Jakarta (Greeners) – Kementerian Lingkungan Hidup dan Kehutanan (KLHK) menerbitkan Peraturan Menteri LHK No P.96/MENLHK/SETJEN/KUM.1/11/2018 tentang Tata Cara Pelepasan Kawasan Hutan Produksi Yang Dapat Dikonversi. Kebijakan tersebut dikeluarkan sebagai langkah korektif untuk menekan laju deforestasi di sub sektor perkebunan.

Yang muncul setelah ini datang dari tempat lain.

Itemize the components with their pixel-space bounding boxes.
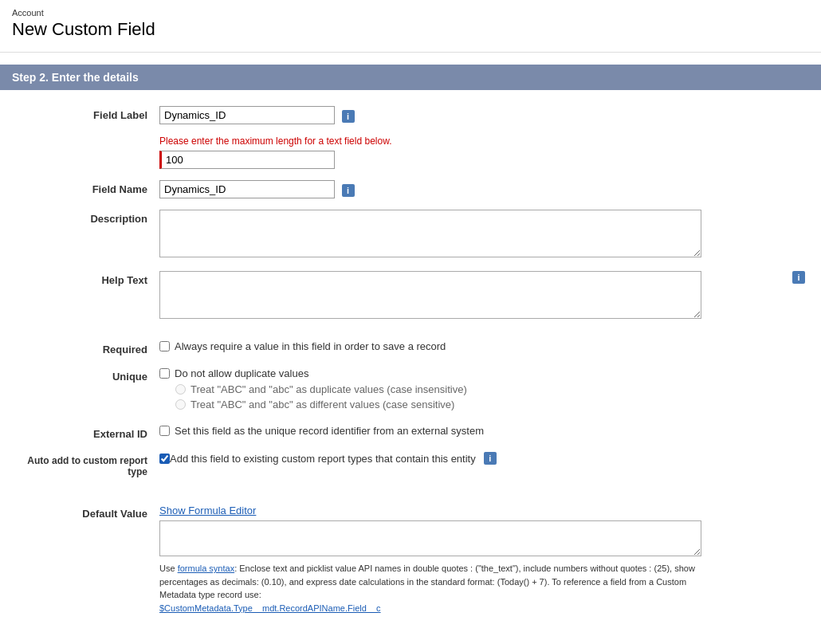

Direktur Jenderal Planologi Kehutanan dan Tata Lingkungan KLHK Sigit Hardwinarto menjelaskan bahwa kawasan hutan yang dilepas untuk perkebunan diproses berdasarkan PP No. 60 Tahun 2012 Jo. PP No 104 Tahun 2015 yang menyatakan bahwa kawasan hutan yang dapat dilepas adalah kawasan hutan yang tidak berhutan (tidak produktif). Hal ini untuk mencegah terjadinya deforestasi.
“Kemudian untuk memperkuat pencegahan deforestasi maka diterbitkan Inpres No 8 Tahun 2018 tentang Penundaan dan Evaluasi Perijinan Perkebunan Kelapa Sawit Serta Peningkatan Produktifitas Perkebunan Kelapa Sawit,” ujar Sigit di media center KLHK, Manggala Wanabhakti, Jakarta, Jumat (28/12/2018).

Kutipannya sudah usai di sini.